- [WORK REQUIRED]: In the listing below, locate the line with "médias classiques, vous" and the line with "acuerdo con a las máquinas de producción", then output both and everything between them exactly, minus any pictures.
##############################
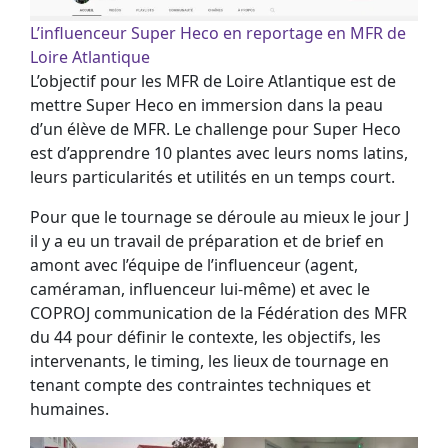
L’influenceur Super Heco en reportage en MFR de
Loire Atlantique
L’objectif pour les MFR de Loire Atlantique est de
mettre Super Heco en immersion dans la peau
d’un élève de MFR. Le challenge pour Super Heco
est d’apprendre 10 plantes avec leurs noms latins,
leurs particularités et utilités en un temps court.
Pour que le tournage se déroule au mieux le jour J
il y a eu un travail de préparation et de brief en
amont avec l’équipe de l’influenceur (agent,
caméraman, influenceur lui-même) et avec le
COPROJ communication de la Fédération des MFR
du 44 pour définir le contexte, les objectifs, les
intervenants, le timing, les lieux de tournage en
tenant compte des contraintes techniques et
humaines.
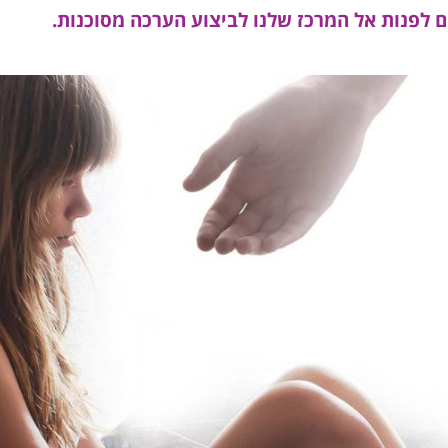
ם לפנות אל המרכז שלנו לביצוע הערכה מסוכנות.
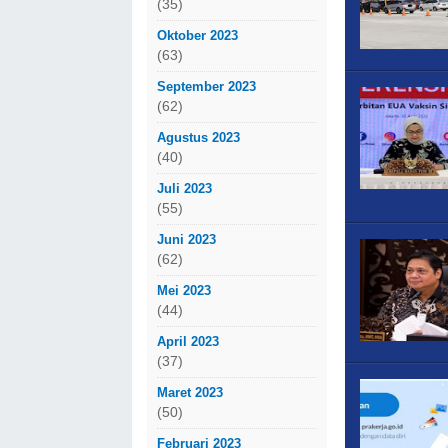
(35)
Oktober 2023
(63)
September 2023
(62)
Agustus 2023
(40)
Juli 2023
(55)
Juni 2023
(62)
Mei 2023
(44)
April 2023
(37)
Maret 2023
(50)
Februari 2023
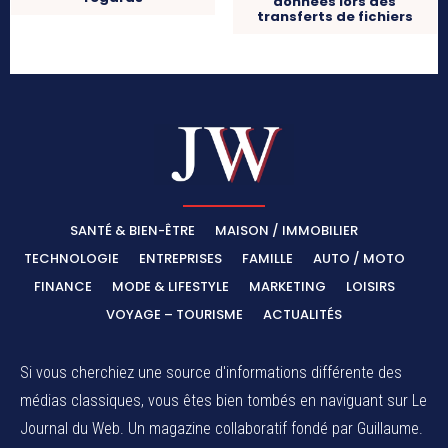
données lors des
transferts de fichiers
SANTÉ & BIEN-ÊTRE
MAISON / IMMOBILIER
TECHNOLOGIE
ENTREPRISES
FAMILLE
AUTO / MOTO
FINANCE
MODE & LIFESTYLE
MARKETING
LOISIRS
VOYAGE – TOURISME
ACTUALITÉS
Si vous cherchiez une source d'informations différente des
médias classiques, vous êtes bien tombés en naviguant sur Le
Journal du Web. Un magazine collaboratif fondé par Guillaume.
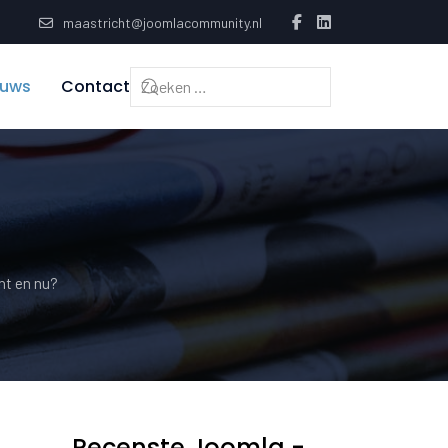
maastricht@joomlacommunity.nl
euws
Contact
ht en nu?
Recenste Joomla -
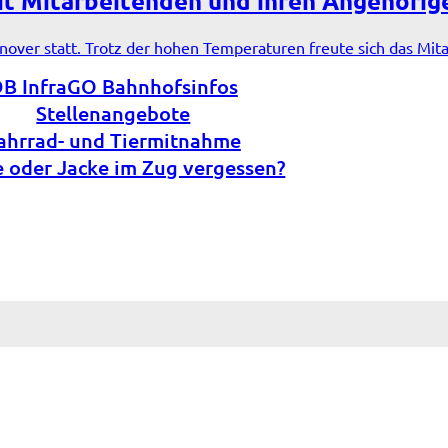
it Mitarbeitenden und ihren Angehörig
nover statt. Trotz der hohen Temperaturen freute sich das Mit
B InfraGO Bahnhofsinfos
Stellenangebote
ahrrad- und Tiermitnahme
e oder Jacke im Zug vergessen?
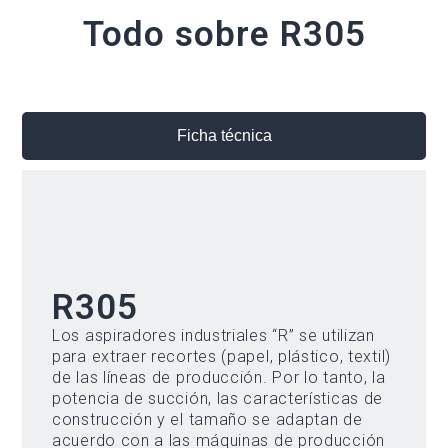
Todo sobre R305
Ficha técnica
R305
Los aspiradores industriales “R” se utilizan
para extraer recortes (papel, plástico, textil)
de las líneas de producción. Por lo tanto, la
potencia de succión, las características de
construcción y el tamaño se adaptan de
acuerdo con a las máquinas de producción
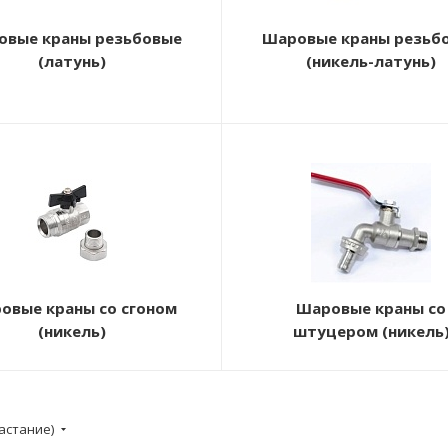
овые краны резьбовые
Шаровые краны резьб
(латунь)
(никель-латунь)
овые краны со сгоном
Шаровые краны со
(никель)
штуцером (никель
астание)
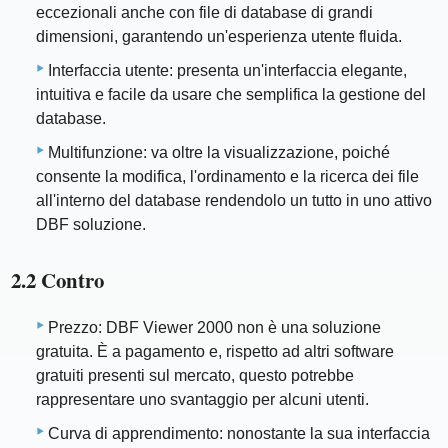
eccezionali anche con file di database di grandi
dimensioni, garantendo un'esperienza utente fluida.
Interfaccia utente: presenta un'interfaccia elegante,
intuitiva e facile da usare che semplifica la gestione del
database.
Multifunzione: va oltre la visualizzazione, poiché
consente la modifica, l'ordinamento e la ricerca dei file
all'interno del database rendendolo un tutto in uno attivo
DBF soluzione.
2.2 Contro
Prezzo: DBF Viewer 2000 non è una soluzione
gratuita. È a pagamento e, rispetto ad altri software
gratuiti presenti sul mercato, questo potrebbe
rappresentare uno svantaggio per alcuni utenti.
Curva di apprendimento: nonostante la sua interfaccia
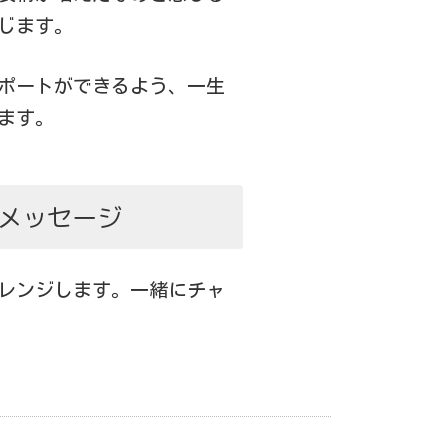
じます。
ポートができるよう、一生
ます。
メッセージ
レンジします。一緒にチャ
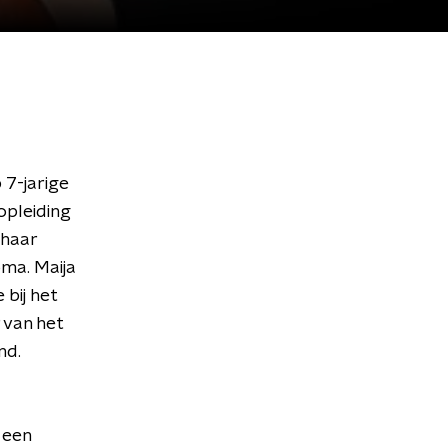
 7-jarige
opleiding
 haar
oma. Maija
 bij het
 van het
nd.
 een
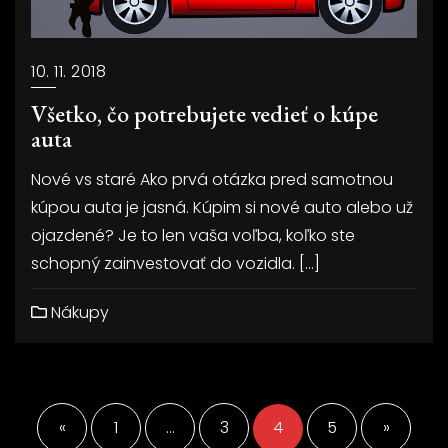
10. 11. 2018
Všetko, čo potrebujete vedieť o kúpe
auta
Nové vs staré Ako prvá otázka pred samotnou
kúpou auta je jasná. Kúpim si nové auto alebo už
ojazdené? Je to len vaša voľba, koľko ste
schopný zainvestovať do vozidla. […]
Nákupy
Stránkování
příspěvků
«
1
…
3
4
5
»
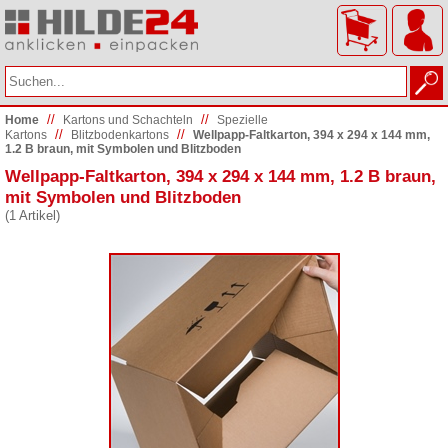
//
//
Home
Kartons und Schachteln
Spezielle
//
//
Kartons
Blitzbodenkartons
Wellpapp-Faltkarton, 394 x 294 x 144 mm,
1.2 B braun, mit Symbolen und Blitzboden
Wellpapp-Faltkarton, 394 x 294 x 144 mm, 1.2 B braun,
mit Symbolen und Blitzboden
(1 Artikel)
##############################
- [COMPLETED TASK]:
médias classiques, vous êtes bien tombés en naviguant sur Le
Journal du Web. Un magazine collaboratif fondé par Guillaume.
maastricht@joomlacommunity.nl
euws
Contact
ht en nu?
Recenste Joomla -
it Mitarbeitenden und ihren Angehörig
nover statt. Trotz der hohen Temperaturen freute sich das Mit
B InfraGO Bahnhofsinfos
Stellenangebote
ahrrad- und Tiermitnahme
e oder Jacke im Zug vergessen?
Todo sobre R305
Ficha técnica
R305
Los aspiradores industriales “R” se utilizan
para extraer recortes (papel, plástico, textil)
de las líneas de producción. Por lo tanto, la
potencia de succión, las características de
construcción y el tamaño se adaptan de
acuerdo con a las máquinas de producción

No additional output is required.